Rabbouni
La pierre tombale roulée est à côté,
le suaire qui recouvre la tête du Seigneur, n’est pas posé
avec le linceul, c'est tout ce qu'ils ont vu et retenu. Ils ont
plutôt des têtes qui observent et qui raisonnent. Et,
ici, il n'y a rien à dire. C'est perdu, le corps. Mais l'autre
disciple qui garde encore bien des images du Maître de la
veille, il vit et crut. Le jeune entraîne ainsi le plus âgé
dans sa déduction des Ecritures, des confidences du Maître.
Le témoignage des évangiles sur la rencontre avec
le Christ au-delà de sa mort n'est pas seulement une déduction
théorique. Nous avons en tout, douze récits, deux
de Matthieu, deux de Marc, trois de Luc et quatre de Jean. Tous,
ils ont vu d'abord la disparition du corps, puis le visage rayonnant
de Jésus vivant. Les évangiles sont nés de
ces rencontres avec le Christ vivant.
C'est à la suite du récit que commence la vraie entrée
de Jésus dans l'histoire. Le Jésus de Matthieu, de
Marc, de Luc, de Jean, le Fils de l'homme, le transfiguré
sur le Thabor, le Maître qui guérit, qui ressuscite
les morts, qui dit qu'avant Abraham ne vienne, il est déjà
là, ce Jésus qui a été vu pour la première
fois par Marie Madeleine.
Il n'y a que Marie Madeleine qui reste, au lieu de retourner chez
elle, comme les deux disciples. Elle se tient debout dehors, seule,
et elle pleure. Elle est venue voir le visage de celui qu'elle aime.
Comment s'en aller sans le voir ? Et elle l'a vu. Il est transfiguré
au point qu'elle ne le reconnaît pas. L'amour plus fort que
la mort lui faire croire qu'elle peut le porter si elle le retrouve.
Jésus reconnaît dans cette demande, le même
amour, le même attachement de Marie Madeleine, et il l'appelle
: " Marie. " La voix, celle-là, comment ne pas
la reconnaître, et à Marie de répondre : "
Rabbouni ! "
L'annonce de la Pâques nouvelle commence avec cette rencontre.
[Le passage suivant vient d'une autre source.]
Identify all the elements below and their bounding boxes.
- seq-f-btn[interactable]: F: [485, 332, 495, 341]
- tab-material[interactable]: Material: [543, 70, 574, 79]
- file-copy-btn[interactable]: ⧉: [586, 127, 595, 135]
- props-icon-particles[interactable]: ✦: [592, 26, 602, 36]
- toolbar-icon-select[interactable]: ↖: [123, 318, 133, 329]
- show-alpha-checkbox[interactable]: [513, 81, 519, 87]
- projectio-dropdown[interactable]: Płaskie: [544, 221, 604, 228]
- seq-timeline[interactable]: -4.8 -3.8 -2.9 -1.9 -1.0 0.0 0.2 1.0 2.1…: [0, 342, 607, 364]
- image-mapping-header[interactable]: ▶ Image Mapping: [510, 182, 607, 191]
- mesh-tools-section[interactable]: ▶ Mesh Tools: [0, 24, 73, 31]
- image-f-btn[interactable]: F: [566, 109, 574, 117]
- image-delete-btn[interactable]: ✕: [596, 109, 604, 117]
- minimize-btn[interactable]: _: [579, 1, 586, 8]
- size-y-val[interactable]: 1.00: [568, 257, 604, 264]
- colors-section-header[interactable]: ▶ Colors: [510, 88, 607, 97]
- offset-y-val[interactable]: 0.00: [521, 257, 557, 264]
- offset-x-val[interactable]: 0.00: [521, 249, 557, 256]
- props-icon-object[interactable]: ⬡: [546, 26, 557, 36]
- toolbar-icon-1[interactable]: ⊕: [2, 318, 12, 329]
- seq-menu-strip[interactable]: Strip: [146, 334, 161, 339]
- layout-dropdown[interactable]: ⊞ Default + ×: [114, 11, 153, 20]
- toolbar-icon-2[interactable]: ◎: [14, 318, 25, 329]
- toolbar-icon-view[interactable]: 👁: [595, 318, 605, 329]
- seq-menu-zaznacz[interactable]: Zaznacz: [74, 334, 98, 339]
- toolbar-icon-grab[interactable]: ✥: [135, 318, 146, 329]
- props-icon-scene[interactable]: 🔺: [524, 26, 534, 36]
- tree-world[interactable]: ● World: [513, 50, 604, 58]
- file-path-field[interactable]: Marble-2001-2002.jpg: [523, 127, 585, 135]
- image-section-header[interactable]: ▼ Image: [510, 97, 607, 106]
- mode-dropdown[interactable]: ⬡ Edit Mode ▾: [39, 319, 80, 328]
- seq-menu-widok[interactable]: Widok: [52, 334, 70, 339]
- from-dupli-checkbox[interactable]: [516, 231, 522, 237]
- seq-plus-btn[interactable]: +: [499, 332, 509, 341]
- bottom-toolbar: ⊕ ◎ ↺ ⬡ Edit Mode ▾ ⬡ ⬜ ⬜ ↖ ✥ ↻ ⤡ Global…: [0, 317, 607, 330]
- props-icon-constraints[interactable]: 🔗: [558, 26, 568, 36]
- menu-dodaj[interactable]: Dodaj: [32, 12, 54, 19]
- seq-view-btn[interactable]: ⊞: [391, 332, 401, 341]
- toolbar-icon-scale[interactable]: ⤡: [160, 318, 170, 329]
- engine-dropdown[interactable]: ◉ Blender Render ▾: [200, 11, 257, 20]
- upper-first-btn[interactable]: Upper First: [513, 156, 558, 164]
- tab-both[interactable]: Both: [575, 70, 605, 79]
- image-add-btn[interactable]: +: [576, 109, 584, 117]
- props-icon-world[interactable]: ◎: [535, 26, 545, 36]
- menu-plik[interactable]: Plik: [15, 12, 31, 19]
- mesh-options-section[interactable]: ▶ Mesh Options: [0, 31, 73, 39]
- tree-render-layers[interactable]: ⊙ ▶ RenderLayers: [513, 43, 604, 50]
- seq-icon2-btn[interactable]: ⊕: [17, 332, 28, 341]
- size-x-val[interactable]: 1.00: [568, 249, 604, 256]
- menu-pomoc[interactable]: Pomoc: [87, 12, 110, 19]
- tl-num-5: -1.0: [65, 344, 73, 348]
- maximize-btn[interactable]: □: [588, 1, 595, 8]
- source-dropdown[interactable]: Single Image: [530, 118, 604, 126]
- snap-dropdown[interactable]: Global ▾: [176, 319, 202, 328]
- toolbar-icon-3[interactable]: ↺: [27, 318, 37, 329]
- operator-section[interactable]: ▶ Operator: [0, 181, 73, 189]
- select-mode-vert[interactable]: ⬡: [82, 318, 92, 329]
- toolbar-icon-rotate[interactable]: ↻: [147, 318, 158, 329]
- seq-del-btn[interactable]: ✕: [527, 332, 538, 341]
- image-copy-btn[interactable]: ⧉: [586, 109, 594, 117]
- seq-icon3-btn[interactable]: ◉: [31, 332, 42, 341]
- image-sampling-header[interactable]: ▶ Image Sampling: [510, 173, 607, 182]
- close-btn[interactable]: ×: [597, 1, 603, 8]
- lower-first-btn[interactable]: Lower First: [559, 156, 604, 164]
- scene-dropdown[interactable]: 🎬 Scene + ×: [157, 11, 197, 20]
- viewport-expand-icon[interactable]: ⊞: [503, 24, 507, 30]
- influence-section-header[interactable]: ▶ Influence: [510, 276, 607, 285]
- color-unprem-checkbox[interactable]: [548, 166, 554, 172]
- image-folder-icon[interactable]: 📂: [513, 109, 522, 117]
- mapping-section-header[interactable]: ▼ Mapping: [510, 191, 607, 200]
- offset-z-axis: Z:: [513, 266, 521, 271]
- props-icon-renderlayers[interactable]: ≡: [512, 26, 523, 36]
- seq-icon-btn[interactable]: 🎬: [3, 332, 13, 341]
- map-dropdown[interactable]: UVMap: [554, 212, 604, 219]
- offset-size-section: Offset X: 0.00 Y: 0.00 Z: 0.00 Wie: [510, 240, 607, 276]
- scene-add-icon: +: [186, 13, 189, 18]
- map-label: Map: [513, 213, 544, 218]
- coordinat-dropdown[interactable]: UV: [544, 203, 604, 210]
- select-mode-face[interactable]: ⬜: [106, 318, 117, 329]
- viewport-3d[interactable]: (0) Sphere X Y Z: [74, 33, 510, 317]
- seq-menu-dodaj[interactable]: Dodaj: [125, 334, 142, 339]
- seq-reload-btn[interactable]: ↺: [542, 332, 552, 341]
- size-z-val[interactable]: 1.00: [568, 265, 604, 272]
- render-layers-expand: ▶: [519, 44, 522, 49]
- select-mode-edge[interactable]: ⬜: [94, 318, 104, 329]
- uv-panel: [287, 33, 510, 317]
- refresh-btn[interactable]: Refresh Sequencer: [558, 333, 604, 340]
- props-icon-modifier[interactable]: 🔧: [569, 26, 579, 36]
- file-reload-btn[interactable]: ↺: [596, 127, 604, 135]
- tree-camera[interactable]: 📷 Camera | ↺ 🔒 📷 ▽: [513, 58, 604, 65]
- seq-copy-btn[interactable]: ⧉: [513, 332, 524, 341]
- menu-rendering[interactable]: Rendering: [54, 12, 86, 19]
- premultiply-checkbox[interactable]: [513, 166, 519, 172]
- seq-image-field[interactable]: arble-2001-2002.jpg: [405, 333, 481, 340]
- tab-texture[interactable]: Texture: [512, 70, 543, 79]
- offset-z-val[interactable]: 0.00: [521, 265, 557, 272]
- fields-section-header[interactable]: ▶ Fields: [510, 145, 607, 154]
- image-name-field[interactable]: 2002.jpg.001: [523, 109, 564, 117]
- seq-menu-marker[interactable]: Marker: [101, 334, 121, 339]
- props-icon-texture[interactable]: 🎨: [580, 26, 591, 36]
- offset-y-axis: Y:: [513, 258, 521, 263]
Les apôtres vont le voir comme elle l'a vu. D'autres générations
après eux, peuvent le voir aussi, avec les yeux du cœur.
Leurs façons de dire celui qu'ils ont vu et rencontré,
sont d'une telle intensité que l'annonce arrive jusqu'à
nous et jusqu'à la fin des temps.
Un homme de notre communauté humaine est entré dans
ce monde nouveau, où il n'y a plus ni déchéance,
ni mort. Il vit en Dieu avec son corps humain. C'est le contenu
de la prédication des apôtres : Jésus est mort
pour nous, et il est ressuscité. Nous l'avons vu.
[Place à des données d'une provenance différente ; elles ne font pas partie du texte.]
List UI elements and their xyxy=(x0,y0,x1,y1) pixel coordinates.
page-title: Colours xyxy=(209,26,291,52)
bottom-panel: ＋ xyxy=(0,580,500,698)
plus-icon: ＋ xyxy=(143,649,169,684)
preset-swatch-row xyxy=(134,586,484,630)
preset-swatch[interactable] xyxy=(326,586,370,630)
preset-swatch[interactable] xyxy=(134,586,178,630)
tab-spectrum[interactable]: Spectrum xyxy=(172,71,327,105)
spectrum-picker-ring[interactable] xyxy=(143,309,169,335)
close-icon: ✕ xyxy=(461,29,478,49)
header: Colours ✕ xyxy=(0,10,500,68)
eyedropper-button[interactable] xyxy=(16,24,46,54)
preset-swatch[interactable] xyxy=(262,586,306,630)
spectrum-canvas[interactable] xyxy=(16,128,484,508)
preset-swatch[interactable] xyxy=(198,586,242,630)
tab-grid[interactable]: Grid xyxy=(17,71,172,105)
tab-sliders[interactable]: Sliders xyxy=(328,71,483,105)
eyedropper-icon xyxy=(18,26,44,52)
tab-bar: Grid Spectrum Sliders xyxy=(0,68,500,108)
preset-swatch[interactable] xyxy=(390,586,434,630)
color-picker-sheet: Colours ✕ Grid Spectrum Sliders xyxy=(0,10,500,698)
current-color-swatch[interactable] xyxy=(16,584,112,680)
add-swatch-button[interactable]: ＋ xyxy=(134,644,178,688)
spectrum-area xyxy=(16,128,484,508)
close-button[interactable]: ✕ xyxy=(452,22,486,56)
Nous avons à connaître, un jour au l'autre, le deuil
de ceux ou celles qui nous sont chers. Mais le deuil a ceci de grand
: il transforme le monde qui nous entoure. Rien n'est comme auparavant.
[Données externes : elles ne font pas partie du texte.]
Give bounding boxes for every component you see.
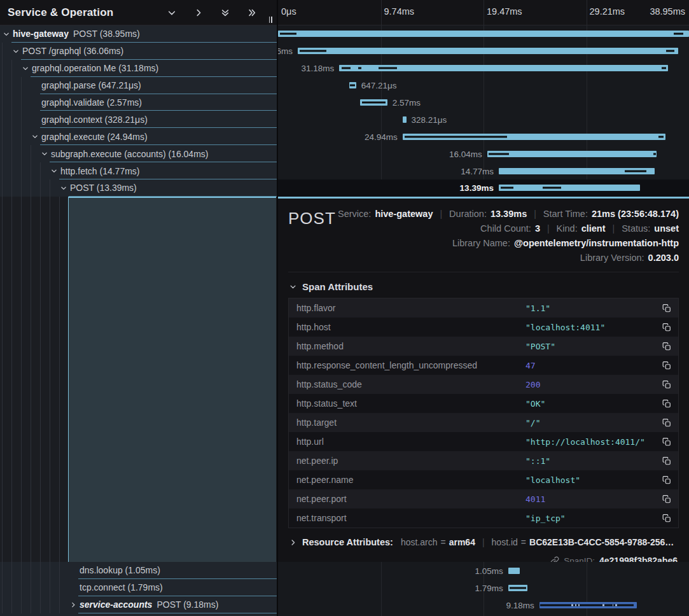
tree-row[interactable]: graphql.execute (24.94ms) (0, 128, 277, 145)
tree-row[interactable]: hive-gatewayPOST (38.95ms) (0, 25, 277, 43)
span-bar[interactable] (539, 602, 637, 608)
child-span-marker (674, 33, 683, 35)
child-span-marker (405, 136, 507, 137)
chevron-down-icon[interactable] (31, 133, 38, 140)
operation-name: tcp.connect (1.79ms) (80, 582, 163, 592)
span-bar[interactable] (339, 65, 668, 71)
span-bar[interactable] (508, 585, 527, 591)
copy-icon[interactable] (662, 475, 672, 485)
copy-icon[interactable] (662, 360, 672, 370)
copy-icon[interactable] (662, 417, 672, 428)
span-bar[interactable] (499, 168, 655, 174)
tree-row[interactable]: POST (13.39ms) (0, 179, 277, 197)
tree-row[interactable]: POST /graphql (36.06ms) (0, 43, 277, 60)
indent-guide (50, 179, 50, 197)
chevron-down-icon[interactable] (41, 150, 48, 157)
copy-icon[interactable] (662, 513, 672, 523)
tree-row[interactable]: tcp.connect (1.79ms) (0, 579, 277, 596)
child-span-marker (653, 153, 655, 155)
meta-divider: | (613, 223, 615, 234)
copy-icon[interactable] (662, 437, 672, 447)
child-span-marker (575, 604, 576, 606)
span-bar[interactable] (278, 31, 689, 37)
attribute-key: http.url (296, 437, 525, 447)
duration-label: 1.05ms (475, 566, 503, 575)
chevron-down-icon[interactable] (60, 185, 67, 192)
chevron-down-icon[interactable] (22, 65, 29, 72)
attribute-value: "/" (525, 418, 662, 428)
ruler-gridline (587, 0, 587, 25)
timeline-row[interactable]: 16.04ms (278, 145, 689, 162)
timeline-rows: 38.95ms36.06ms31.18ms647.21μs2.57ms328.2… (278, 25, 689, 197)
copy-icon[interactable] (662, 322, 672, 332)
span-bar[interactable] (487, 151, 657, 157)
tree-row[interactable]: subgraph.execute (accounts) (16.04ms) (0, 145, 277, 162)
indent-guide (2, 77, 3, 94)
copy-icon[interactable] (662, 303, 672, 313)
operation-name: http.fetch (14.77ms) (60, 166, 140, 176)
timeline-row[interactable]: 9.18ms (278, 596, 689, 613)
indent-guide (2, 145, 3, 162)
link-icon[interactable] (550, 556, 559, 562)
timeline-row[interactable]: 36.06ms (278, 43, 689, 60)
span-title: POST (288, 205, 336, 228)
tree-row[interactable]: graphql.context (328.21μs) (0, 111, 277, 128)
timeline-row[interactable]: 14.77ms (278, 162, 689, 179)
copy-icon[interactable] (662, 456, 672, 466)
operation-name: graphql.parse (647.21μs) (41, 80, 141, 90)
timeline-row[interactable]: 1.05ms (278, 562, 689, 579)
child-span-marker (625, 170, 646, 172)
span-bar[interactable] (403, 116, 407, 123)
timeline-row[interactable]: 1.79ms (278, 579, 689, 596)
span-name-label: service-accountsPOST (9.18ms) (0, 599, 218, 610)
timeline-row[interactable]: 13.39ms (278, 179, 689, 197)
timeline-row[interactable]: 2.57ms (278, 94, 689, 111)
copy-icon[interactable] (662, 494, 672, 504)
chevron-right-icon[interactable] (289, 539, 296, 546)
timeline-row[interactable]: 38.95ms (278, 25, 689, 43)
span-bar[interactable] (349, 82, 356, 88)
resource-attributes-title: Resource Attributes: (302, 537, 393, 547)
tree-row[interactable]: service-accountsPOST (9.18ms) (0, 596, 277, 613)
chevron-down-icon[interactable] (167, 8, 176, 17)
child-span-marker (300, 50, 326, 52)
tree-row[interactable]: dns.lookup (1.05ms) (0, 562, 277, 579)
panel-resize-handle[interactable] (267, 16, 274, 24)
meta-label: Child Count: (480, 223, 531, 234)
timeline-row[interactable]: 24.94ms (278, 128, 689, 145)
span-bar[interactable] (508, 568, 520, 574)
span-bar[interactable] (298, 48, 678, 54)
span-tree-header: Service & Operation (0, 0, 277, 25)
chevron-down-icon[interactable] (3, 31, 10, 38)
span-attributes-toggle[interactable]: Span Attributes (289, 281, 679, 292)
tree-row[interactable]: graphql.operation Me (31.18ms) (0, 60, 277, 77)
indent-guide (11, 111, 12, 128)
attribute-value: "ip_tcp" (525, 514, 662, 523)
span-meta: Service:hive-gateway|Duration:13.39ms|St… (338, 205, 679, 263)
span-bar[interactable] (360, 99, 387, 106)
indent-guide (2, 60, 3, 77)
timeline-row[interactable]: 328.21μs (278, 111, 689, 128)
copy-icon[interactable] (662, 341, 672, 351)
chevron-down-icon[interactable] (50, 167, 57, 174)
chevron-right-icon[interactable] (69, 601, 76, 608)
meta-label: Kind: (557, 223, 578, 234)
double-chevron-right-icon[interactable] (247, 8, 256, 17)
tree-row[interactable]: graphql.validate (2.57ms) (0, 94, 277, 111)
child-span-marker (615, 604, 616, 606)
tree-row[interactable]: http.fetch (14.77ms) (0, 162, 277, 179)
chevron-right-icon[interactable] (193, 8, 203, 17)
span-meta-line: Library Version:0.203.0 (580, 253, 679, 263)
chevron-down-icon[interactable] (12, 48, 19, 55)
span-meta-line: Child Count:3|Kind:client|Status:unset (480, 223, 679, 234)
duration-label: 36.06ms (278, 46, 293, 56)
timeline-row[interactable]: 647.21μs (278, 77, 689, 94)
double-chevron-down-icon[interactable] (220, 8, 230, 17)
copy-icon[interactable] (662, 379, 672, 389)
span-bar[interactable] (403, 134, 665, 140)
copy-icon[interactable] (662, 398, 672, 409)
child-span-marker (571, 604, 573, 606)
span-bar[interactable] (499, 185, 640, 191)
timeline-row[interactable]: 31.18ms (278, 60, 689, 77)
tree-row[interactable]: graphql.parse (647.21μs) (0, 77, 277, 94)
Si le monde n'est pas dépeuplé, il est vraiment changé
pour nous. Et le monde est en perpétuel changement à
cause des deuils que nous avons à porter.
L'Evangile nous dit comment le monde nouveau est né. Désormais,
à cause de la mort et de la résurrection de cet homme
nommé Jésus de Nazareth, il est possible que l'homme
passe l'homme. Il est possible de déplacer nos intérêts
ailleurs que de les garder en nous-mêmes.
C'est la spiritualité chrétienne, la nôtre.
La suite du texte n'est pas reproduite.